Carter has commissioned exact replicas of signs and marquees in cast aluminum from artisans who practice a craft that is no longer common. Customers enjoy the stately atmosphere, he said. When they enter The Basement, they are relaxed, curious and ready to explore, he said.
“It should be an adventure and fun to hire an interior designer,” Carter said. “The atmosphere sets a tone for my clients. People want to see and touch what’s going into their bathroom.”
Jennifer Fasullo owns Shay Co. Shop, which offers personalized gifts and clothing for babies and children. Customers she attracted online and in pop-up events around town have come to The Basement seeking her out in her new physical location.
Her shop is popular with baby shower organizers and people looking for gifts for newborn babies. “There’s nothing else in Reno like it, a specific kids’ boutique,” she said. “It is the new hot spot.”
Third Thursdays events
Fasullo welcomes the Third Thursday in The Basement events from 4 to 6 p.m. At the Oct. 20 gathering, she offered a rack of special sales. At the next Third Thursday event Nov. 17, she plans to host a “meet the maker” demonstration of embroidery on clothing, baby blankets and stuffed animals.
The collaborative atmosphere resonates with Fasullo. “We all get along together, and I send customers to the coffee shop and the Replenish Refillery,” she said.

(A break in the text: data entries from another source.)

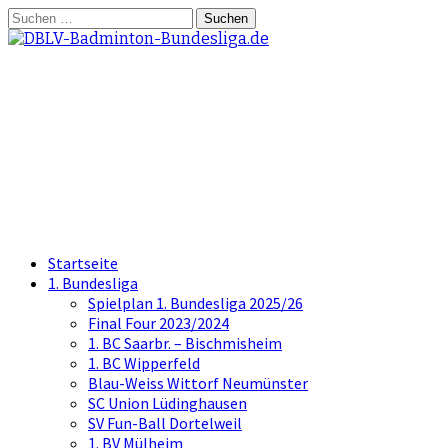
Springe
Suchen
zum
nach:
Inhalt
DBLV-Badminton-
Bundesliga.de
die offizielle Seite der Badminton
Bundesliga
Startseite
1. Bundesliga
Spielplan 1. Bundesliga 2025/26
Final Four 2023/2024
1. BC Saarbr. – Bischmisheim
1. BC Wipperfeld
Blau-Weiss Wittorf Neumünster
SC Union Lüdinghausen
SV Fun-Ball Dortelweil
1. BV Mülheim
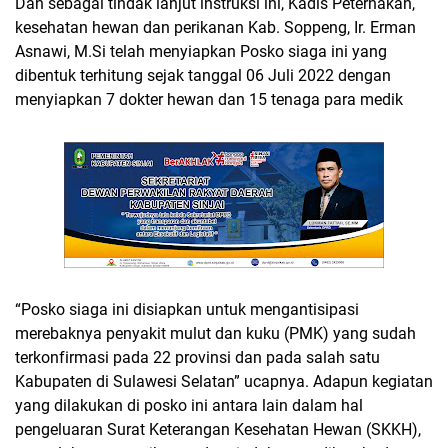
Dan sebagai tindak lanjut instruksi ini, Kadis Peternakan,
kesehatan hewan dan perikanan Kab. Soppeng, Ir. Erman
Asnawi, M.Si telah menyiapkan Posko siaga ini yang
dibentuk terhitung sejak tanggal 06 Juli 2022 dengan
menyiapkan 7 dokter hewan dan 15 tenaga para medik
“Posko siaga ini disiapkan untuk mengantisipasi
merebaknya penyakit mulut dan kuku (PMK) yang sudah
terkonfirmasi pada 22 provinsi dan pada salah satu
Kabupaten di Sulawesi Selatan” ucapnya. Adapun kegiatan
yang dilakukan di posko ini antara lain dalam hal
pengeluaran Surat Keterangan Kesehatan Hewan (SKKH),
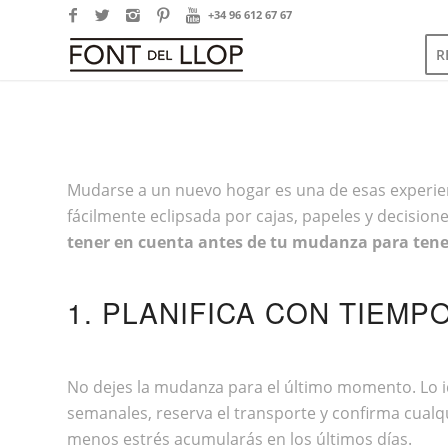
+34 96 612 67 67
R
Mudarse a un nuevo hogar es una de esas experien
fácilmente eclipsada por cajas, papeles y decisio
tener en cuenta antes de tu mudanza para tenerl
1. PLANIFICA CON TIEMP
No dejes la mudanza para el último momento. Lo id
semanales, reserva el transporte y confirma cual
menos estrés acumularás en los últimos días.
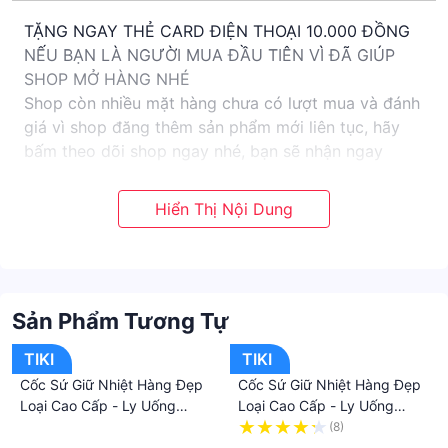
TẶNG NGAY THẺ CARD ĐIỆN THOẠI 10.000 ĐỒNG
NẾU BẠN LÀ NGƯỜI MUA ĐẦU TIÊN VÌ ĐÃ GIÚP
SHOP MỞ HÀNG NHÉ
Shop còn nhiều mặt hàng chưa có lượt mua và đánh
giá vì shop đăng thêm sản phẩm mới liên tục, hãy
bấm theo dõi shop ngay nhé, bạn sẽ nhận ngay
5.000 ĐỒNG
Cốc Sứ Giữ Nhiệt Hàng Đẹp Loại Cao Cấp - Ly
Uống Nước Bằng Gốm Có Nắp Soi Gương Bền Đẹp
Khó Vỡ - Hàng Cao Cấp
Giao hàng toàn quốc
THÔNG TIN SẢN PHẨM
Sản Phẩm Tương Tự
Cốc Sứ Giữ Nhiệt Hàng Đẹp Loại Cao Cấp - Ly
Uống Nước Bằng Gốm Có Nắp Soi Gương Bền Đẹp
TIKI
TIKI
Khó Vỡ
Cốc Sứ Giữ Nhiệt Hàng Đẹp
Cốc Sứ Giữ Nhiệt Hàng Đẹp
HÀNG CHẤT LƯỢNG NGẠI GÌ KHÁCH KIỂM - SHOP
Loại Cao Cấp - Ly Uống
Loại Cao Cấp - Ly Uống
CHO KHÁCH KIỂM TRA HÀNG HÓA TRƯỚC KHI
Nước Bằng Gốm Có Nắp Soi
Nước Bằng Gốm Có Nắp Soi
·
(8)
NHẬN HÀNG.Giá sản phẩm trên Tiki đã bao gồm
Gương Bền Đẹp Khó Vỡ -
Gương Bền Đẹp Khó Vỡ
·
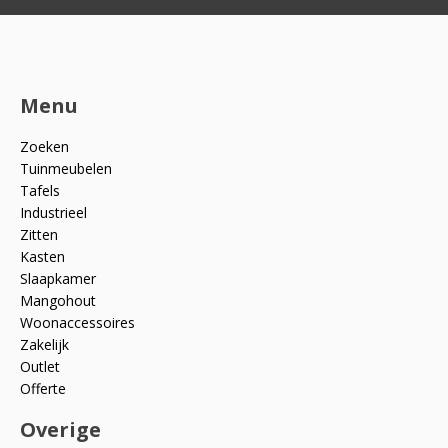
Menu
Zoeken
Tuinmeubelen
Tafels
Industrieel
Zitten
Kasten
Slaapkamer
Mangohout
Woonaccessoires
Zakelijk
Outlet
Offerte
Overige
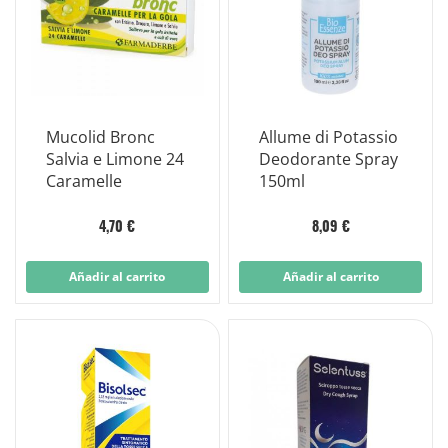
Mucolid Bronc
Allume di Potassio
Salvia e Limone 24
Deodorante Spray
Caramelle
150ml
4,70 €
8,09 €
Añadir al carrito
Añadir al carrito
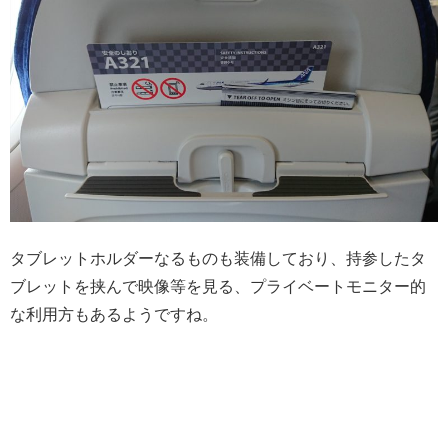
タブレットホルダーなるものも装備しており、持参したタ
ブレットを挟んで映像等を見る、プライベートモニター的
な利用方もあるようですね。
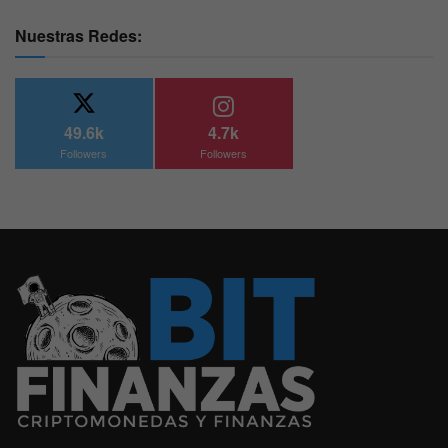
Nuestras Redes:
49.6k
4.7k
Followers
Followers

The Freshies restaurant, owned by Jake Rotchstein, is located in the common area of tables and chairs; store owners and their customers often congregate there. The menu includes fresh salads, bowls and sandwiches. Chickadee Ridge, a hot sandwich with Mediterranean flavor, is made with roasted chicken, goat cheese, olives, arugula and tomatoes on house-baked focaccia.
“Everything is made from scratch,” Rotchstein said. The menu items are named for Sierra ski runs and locales at the area’s ski resorts.

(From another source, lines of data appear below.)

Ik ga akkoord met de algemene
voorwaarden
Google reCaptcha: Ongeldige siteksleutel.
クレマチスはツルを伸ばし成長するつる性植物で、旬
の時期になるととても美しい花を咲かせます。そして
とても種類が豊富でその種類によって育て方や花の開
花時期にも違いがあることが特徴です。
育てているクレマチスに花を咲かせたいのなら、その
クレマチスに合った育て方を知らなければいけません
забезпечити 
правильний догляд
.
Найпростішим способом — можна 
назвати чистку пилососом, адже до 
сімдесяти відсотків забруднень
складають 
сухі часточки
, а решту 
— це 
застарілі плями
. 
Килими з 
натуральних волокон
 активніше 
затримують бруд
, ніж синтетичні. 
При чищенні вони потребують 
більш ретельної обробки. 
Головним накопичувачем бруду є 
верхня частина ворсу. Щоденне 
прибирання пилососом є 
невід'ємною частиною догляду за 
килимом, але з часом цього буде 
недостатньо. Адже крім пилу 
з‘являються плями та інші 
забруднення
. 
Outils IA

The Basement also offers local artists wall space for art displays and sales, with no entry fees and no commissions taken. Display space is available for up to three artists at a time on a first-come, first-served basis. RN&R photo editor David Robert has an exhibition of surrealistic images on the walls this month; artist Kim Paulsen displays abstract, impressionistic works on a wall next to Freshies restaurant.
“There is no middleman; you speak directly to the artist,” Paulsen said.

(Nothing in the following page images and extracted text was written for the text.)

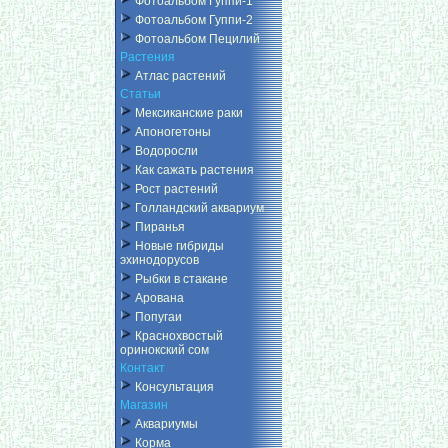
Фотоальбом Гуппи-1
Фотоальбом Гуппи-2
Фотоальбом Пецилий
Растения
Атлас растений
Статьи
Мексиканские раки
Апоногетоны
Водоросли
Как сажать растения
Рост растений
Голландский аквариум
Пиранья
Новые гибриды
эхинодорусов
Рыбки в стакане
Арована
Попугаи
Краснохвостый
оринокский сом
Контакт
Консультация
Магазин
Аквариумы
Корма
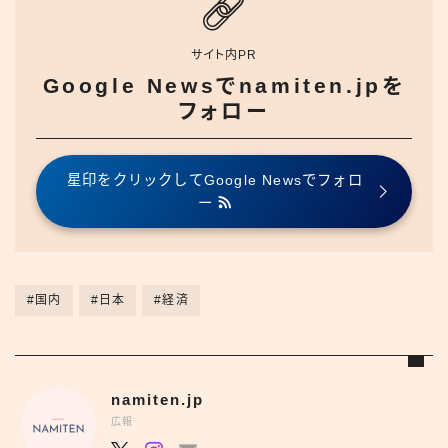
サイト内PR
Google Newsでnamiten.jpを
フォロー
星印をクリックしてGoogle Newsでフォロ
ー
#国内
#日本
#経済
namiten.jp
広報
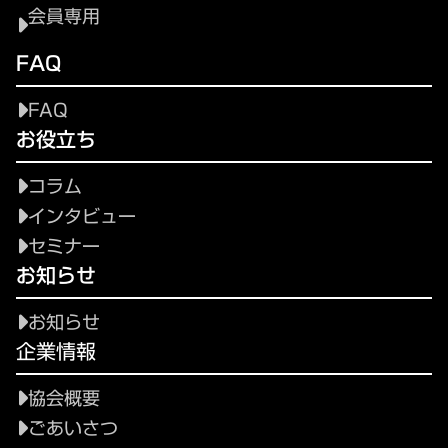
会員専用
FAQ
FAQ
お役立ち
コラム
インタビュー
セミナー
お知らせ
お知らせ
企業情報
協会概要
ごあいさつ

Since her show has been up, she has sold a painting each week. “It’s a nice venue for an artist,” she said. “… It’s great that the building is still here, only recycled. We need to keep history alive and not allow urban decay.”
She also values the creative community of businesses and customers: “You could spend all day here just relaxing, enjoying the textures. It’s attractive visually.”
The area has lots of nearby metered parking, and the Tahoe-Pyramid Bikeway is accessible on the north side of the building. The facility is dog-friendly.
Brooke Brumfield of Fior Partners, who frequently commutes from Verdi to Reno on her bicycle, sees The Basement as “the living room of downtown.
“It’s comfortable and warm, a great place to come after work for a snack or drink and a look around,” she said.
Other businesses in the space include: Beautiful Bearded Man barber shop; Maple Moon Coffee Company; The Helping Moon Crystal Shop; Craft Spirits and Food; Wide Canvas Kitchen and Bath Design; BBM Nail Lounge; Refresh Refillery and Gifts; Mo, Jo & Zoe, women’s clothing; and the Golden Owl Bookshop, which has children’s story times
The development of The Basement shop and restaurant area, as well as office rental space on upper floors, is designated as adaptive re-use of the historic building. At present, the second floor, encompassing 12,500 square feet of renovated office space, is available for lease. Details: Bernie Carter for information about office space at firstname.lastname@example.org or (775) 771-0334.
Editor’s note: This story has been corrected to fix Bernie Carter’s name, and to correct the name of Maple Moon Coffee Company.